Recherche – Detailansicht

Ausgabe:

Juli/August/2001

Spalte:

790–792

Kategorie:

Kirchengeschichte: Neuzeit

Autor/Hrsg.:

Ward, William Reginald

Titel/Untertitel:

Kirchengeschichte Großbritanniens vom 17. bis zum 20. Jahrhundert. Aus dem engl. Manuskript übers. von S. Westermann.

Verlag:

Leipzig: Evang. Verlagsanstalt 2000. 202 S. gr.8 = Kirchengeschichte in Einzeldarstellungen, III/7. Geb. DM 48,50. ISBN 3-374-01750-9.

Rezensent:

Keith Robbins

Succinct but scholarly syntheses of British church history from the seventeenth to the twentieth centuries are relatively rare. The reasons for this are not difficult to discover. Historians have been reluctant to produce manageable accounts of such a complex topic over a comparatively long period. Ward, however, in a retirement that has made him seemingly ever more productive, has tackled the task with characteristically fearless boldness. His extensive publications, with their focus on eighteenth- and nineteenth-century Evangelicalism and Pietism in Britain and in mainland Europe, are no doubt well-known to many readers of this journal. They make him admirably equipped for this task. Although his account necessarily covers topics on which he would not claim quite the same degree of authority as he manifestly possesses in the above-mentioned areas, he nevertheless has been shrewd throughout in selecting appropriate material.

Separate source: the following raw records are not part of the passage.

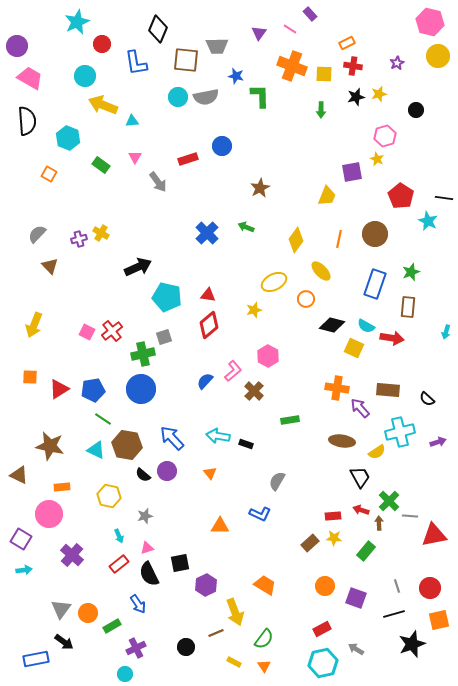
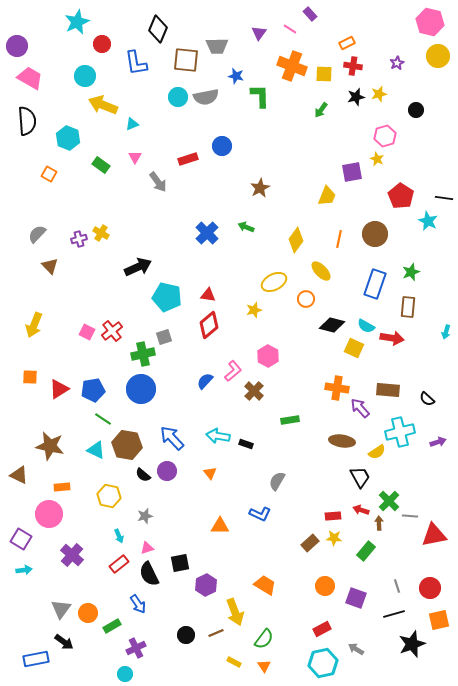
green arrow at (321, 110): rotated 35 degrees clockwise
cyan triangle at (132, 121): moved 3 px down; rotated 16 degrees counterclockwise
black circle at (186, 647): moved 12 px up
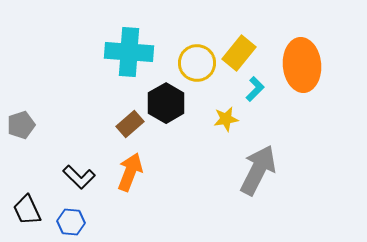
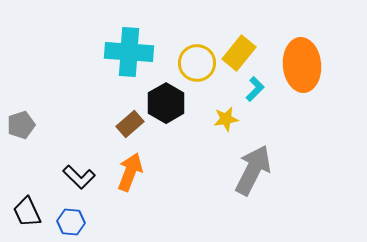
gray arrow: moved 5 px left
black trapezoid: moved 2 px down
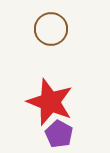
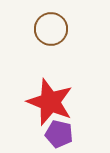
purple pentagon: rotated 16 degrees counterclockwise
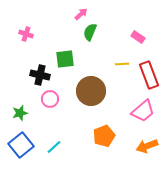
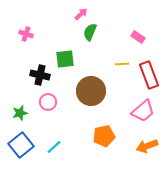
pink circle: moved 2 px left, 3 px down
orange pentagon: rotated 10 degrees clockwise
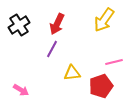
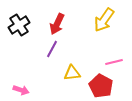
red pentagon: rotated 25 degrees counterclockwise
pink arrow: rotated 14 degrees counterclockwise
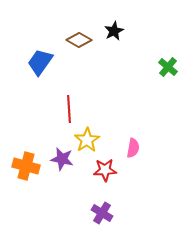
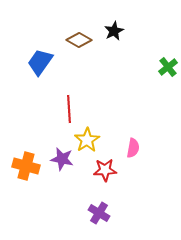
green cross: rotated 12 degrees clockwise
purple cross: moved 3 px left
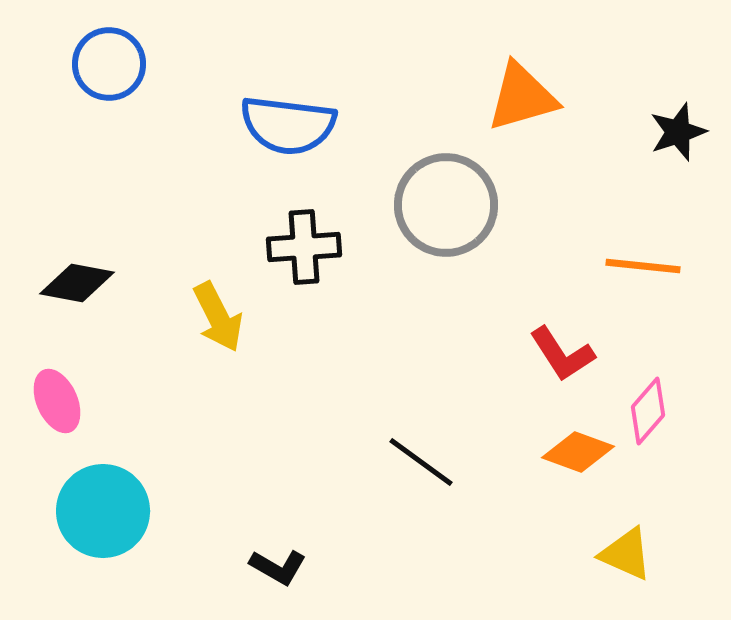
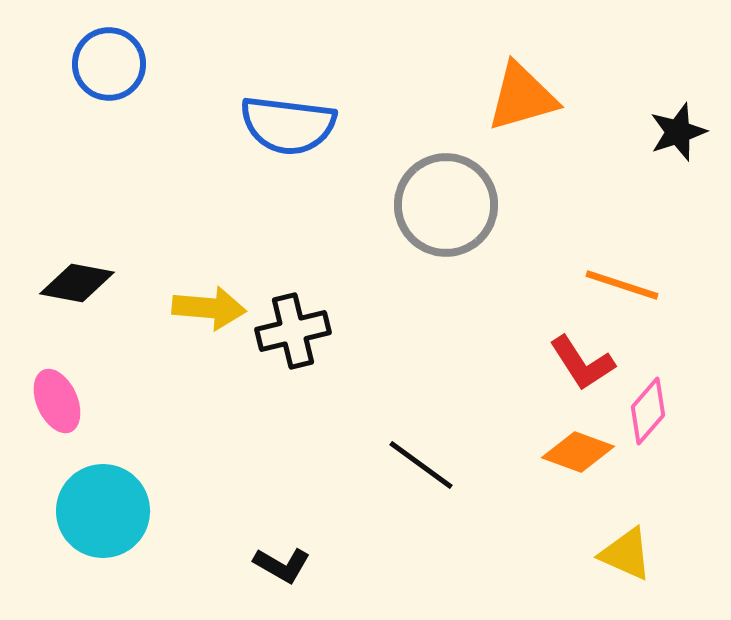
black cross: moved 11 px left, 84 px down; rotated 10 degrees counterclockwise
orange line: moved 21 px left, 19 px down; rotated 12 degrees clockwise
yellow arrow: moved 9 px left, 9 px up; rotated 58 degrees counterclockwise
red L-shape: moved 20 px right, 9 px down
black line: moved 3 px down
black L-shape: moved 4 px right, 2 px up
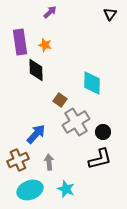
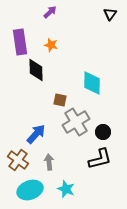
orange star: moved 6 px right
brown square: rotated 24 degrees counterclockwise
brown cross: rotated 30 degrees counterclockwise
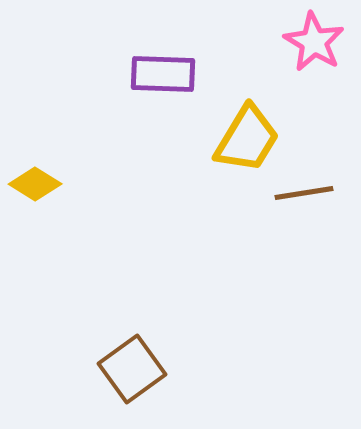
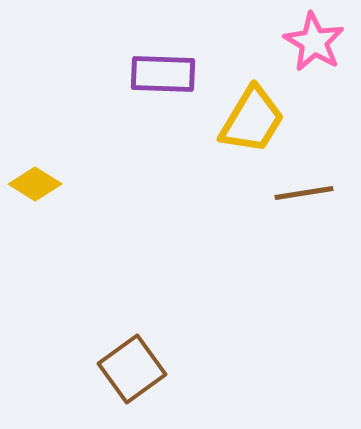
yellow trapezoid: moved 5 px right, 19 px up
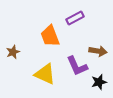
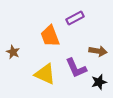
brown star: rotated 24 degrees counterclockwise
purple L-shape: moved 1 px left, 2 px down
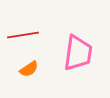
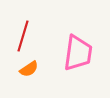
red line: moved 1 px down; rotated 64 degrees counterclockwise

In his introduction, Ulrich Gäbler observes, however, that German readers may nevertheless be a little surprised by this volume as 'Church History' for a variety of reasons. No one need doubt Ward's understanding of the inner life of the churches but he also writes with the eye of a social historian keen to place ecclesiastical developments in their full social, political and cultural contexts. What is even more noticeable about this volume is the fact that his perspective is genuinely and ambitiously British. The full significance of this remark may not immediately be apparent to German readers of this review. What it means is that the author does not restrict himself to thinking that British church history is synonymous with English church history - as some (English) authors have been tempted to suppose. The present account therefore explicitly tackles England, Scotland, Wales and, to some extent, Ireland. That is still unusual even in books published in English. In adopting this perspective, Ward is not only displaying his own natural inclination, evident in other publications, to pursue ecclesiastical trends and developments 'transnationally' but also showing a keen awareness of what is sometimes called 'the new British history' and approach which emphasizes the distinctiveness of the countries which make up Great Britain/the British Isles while not denying the unity which to greater or lesser degree they all share.

And indeed there are good grounds for supposing that it is particularly in the study of church history that both diversity and unity, in uneasy tension, are conspicuously to be found. On the one hand, until the mid-nineteenth century - leaving aside Ireland - the church history that Ward describes is that of a 'Protestant' country and, as such, in European terms stood over against 'Catholic' countries in popular mythology and national self-definition. But that 'Protestantism' was never uniform either in terms of ecclesiology or theology. In itself that is not exceptional but what is distinctive, if not unique, is the extent to which doctrines and polities, in different parts of these islands, implicitly or explicitly or implicitly served to develop and maintain identities perceived as national. Nowhere was (and is) this blending more evident than in the English/Scottish relationship. In the nineteenth century, similarly, Protestant Nonconformity could be portrayed, more or less plausibly, as the embodiment of 'Welshness' and produce an agitation which culminated in the disestablishment, in the early twentieth century, of what was still then the Church of England in Wales. Other more detailed illustrations of these relationships could be given. Collectively, they reinforce the point that in a very important sense there is no such thing as 'British Church History' because there is no such thing as a British Church. The sensitivity Ward displays in this respect is exemplary. His awareness of similarities and differences pervades this book and may well open the eyes of German readers historically (and too easily) accustomed to thinking of the insular polity as 'England'.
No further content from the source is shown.